Every line of the data below should be written out word for word.

▸ INFORMATION SHOWN:
----

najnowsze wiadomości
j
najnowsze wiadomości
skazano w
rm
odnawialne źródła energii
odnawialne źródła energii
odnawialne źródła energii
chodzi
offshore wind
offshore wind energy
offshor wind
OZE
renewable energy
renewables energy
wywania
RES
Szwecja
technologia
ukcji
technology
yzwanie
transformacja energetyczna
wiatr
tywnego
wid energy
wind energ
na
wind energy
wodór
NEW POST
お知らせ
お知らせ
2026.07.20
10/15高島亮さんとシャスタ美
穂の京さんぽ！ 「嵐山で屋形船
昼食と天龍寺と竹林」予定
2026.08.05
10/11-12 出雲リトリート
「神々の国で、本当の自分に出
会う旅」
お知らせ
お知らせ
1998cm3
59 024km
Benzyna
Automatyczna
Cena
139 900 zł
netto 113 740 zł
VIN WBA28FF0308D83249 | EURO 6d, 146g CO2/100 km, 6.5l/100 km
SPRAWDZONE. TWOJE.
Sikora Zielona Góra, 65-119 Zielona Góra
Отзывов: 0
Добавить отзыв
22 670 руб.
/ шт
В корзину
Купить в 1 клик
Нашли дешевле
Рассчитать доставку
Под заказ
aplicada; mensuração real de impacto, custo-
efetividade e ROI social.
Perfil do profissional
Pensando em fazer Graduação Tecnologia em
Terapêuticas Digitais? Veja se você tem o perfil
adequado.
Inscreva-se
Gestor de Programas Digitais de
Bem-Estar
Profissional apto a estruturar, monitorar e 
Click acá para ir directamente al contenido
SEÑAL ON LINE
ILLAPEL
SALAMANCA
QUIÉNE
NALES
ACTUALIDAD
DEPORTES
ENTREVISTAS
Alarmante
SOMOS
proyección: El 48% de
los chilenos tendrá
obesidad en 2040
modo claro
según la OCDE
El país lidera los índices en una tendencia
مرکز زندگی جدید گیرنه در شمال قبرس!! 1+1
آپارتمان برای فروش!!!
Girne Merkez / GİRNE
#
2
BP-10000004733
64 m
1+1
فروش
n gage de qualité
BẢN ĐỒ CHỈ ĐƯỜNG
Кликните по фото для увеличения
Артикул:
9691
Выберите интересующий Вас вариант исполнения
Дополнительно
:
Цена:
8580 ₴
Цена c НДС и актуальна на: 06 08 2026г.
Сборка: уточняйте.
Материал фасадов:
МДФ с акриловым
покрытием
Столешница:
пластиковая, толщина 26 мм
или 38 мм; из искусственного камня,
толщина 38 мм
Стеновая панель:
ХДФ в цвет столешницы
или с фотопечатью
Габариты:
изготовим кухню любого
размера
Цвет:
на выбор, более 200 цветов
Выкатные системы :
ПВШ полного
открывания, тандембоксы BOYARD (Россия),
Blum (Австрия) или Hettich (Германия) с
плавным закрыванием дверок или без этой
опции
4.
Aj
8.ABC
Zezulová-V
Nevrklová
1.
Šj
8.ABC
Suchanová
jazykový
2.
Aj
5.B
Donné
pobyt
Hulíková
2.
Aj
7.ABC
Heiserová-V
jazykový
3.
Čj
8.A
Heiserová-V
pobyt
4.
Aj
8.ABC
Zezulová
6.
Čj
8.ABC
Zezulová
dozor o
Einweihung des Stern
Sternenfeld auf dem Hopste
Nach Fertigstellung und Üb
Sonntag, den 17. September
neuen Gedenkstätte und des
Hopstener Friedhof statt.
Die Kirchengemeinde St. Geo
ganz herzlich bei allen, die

----

▸ RESPONSE TO THIS TASK:
najnowsze wiadomości
j
najnowsze wiadomości
skazano w
rm
odnawialne źródła energii
odnawialne źródła energii
odnawialne źródła energii
chodzi
offshore wind
offshore wind energy
offshor wind
OZE
renewable energy
renewables energy
wywania
RES
Szwecja
technologia
ukcji
technology
yzwanie
transformacja energetyczna
wiatr
tywnego
wid energy
wind energ
na
wind energy
wodór
NEW POST
お知らせ
お知らせ
2026.07.20
10/15高島亮さんとシャスタ美
穂の京さんぽ！ 「嵐山で屋形船
昼食と天龍寺と竹林」予定
2026.08.05
10/11-12 出雲リトリート
「神々の国で、本当の自分に出
会う旅」
お知らせ
お知らせ
1998cm3
59 024km
Benzyna
Automatyczna
Cena
139 900 zł
netto 113 740 zł
VIN WBA28FF0308D83249 | EURO 6d, 146g CO2/100 km, 6.5l/100 km
SPRAWDZONE. TWOJE.
Sikora Zielona Góra, 65-119 Zielona Góra
Отзывов: 0
Добавить отзыв
22 670 руб.
/ шт
В корзину
Купить в 1 клик
Нашли дешевле
Рассчитать доставку
Под заказ
aplicada; mensuração real de impacto, custo-
efetividade e ROI social.
Perfil do profissional
Pensando em fazer Graduação Tecnologia em
Terapêuticas Digitais? Veja se você tem o perfil
adequado.
Inscreva-se
Gestor de Programas Digitais de
Bem-Estar
Profissional apto a estruturar, monitorar e 
Click acá para ir directamente al contenido
SEÑAL ON LINE
ILLAPEL
SALAMANCA
QUIÉNE
NALES
ACTUALIDAD
DEPORTES
ENTREVISTAS
Alarmante
SOMOS
proyección: El 48% de
los chilenos tendrá
obesidad en 2040
modo claro
según la OCDE
El país lidera los índices en una tendencia
مرکز زندگی جدید گیرنه در شمال قبرس!! 1+1
آپارتمان برای فروش!!!
Girne Merkez / GİRNE
#
2
BP-10000004733
64 m
1+1
فروش
n gage de qualité
BẢN ĐỒ CHỈ ĐƯỜNG
Кликните по фото для увеличения
Артикул:
9691
Выберите интересующий Вас вариант исполнения
Дополнительно
:
Цена:
8580 ₴
Цена c НДС и актуальна на: 06 08 2026г.
Сборка: уточняйте.
Материал фасадов:
МДФ с акриловым
покрытием
Столешница:
пластиковая, толщина 26 мм
или 38 мм; из искусственного камня,
толщина 38 мм
Стеновая панель:
ХДФ в цвет столешницы
или с фотопечатью
Габариты:
изготовим кухню любого
размера
Цвет:
на выбор, более 200 цветов
Выкатные системы :
ПВШ полного
открывания, тандембоксы BOYARD (Россия),
Blum (Австрия) или Hettich (Германия) с
плавным закрыванием дверок или без этой
опции
4.
Aj
8.ABC
Zezulová-V
Nevrklová
1.
Šj
8.ABC
Suchanová
jazykový
2.
Aj
5.B
Donné
pobyt
Hulíková
2.
Aj
7.ABC
Heiserová-V
jazykový
3.
Čj
8.A
Heiserová-V
pobyt
4.
Aj
8.ABC
Zezulová
6.
Čj
8.ABC
Zezulová
dozor o
Einweihung des Stern
Sternenfeld auf dem Hopste
Nach Fertigstellung und Üb
Sonntag, den 17. September
neuen Gedenkstätte und des
Hopstener Friedhof statt.
Die Kirchengemeinde St. Geo
ganz herzlich bei allen, die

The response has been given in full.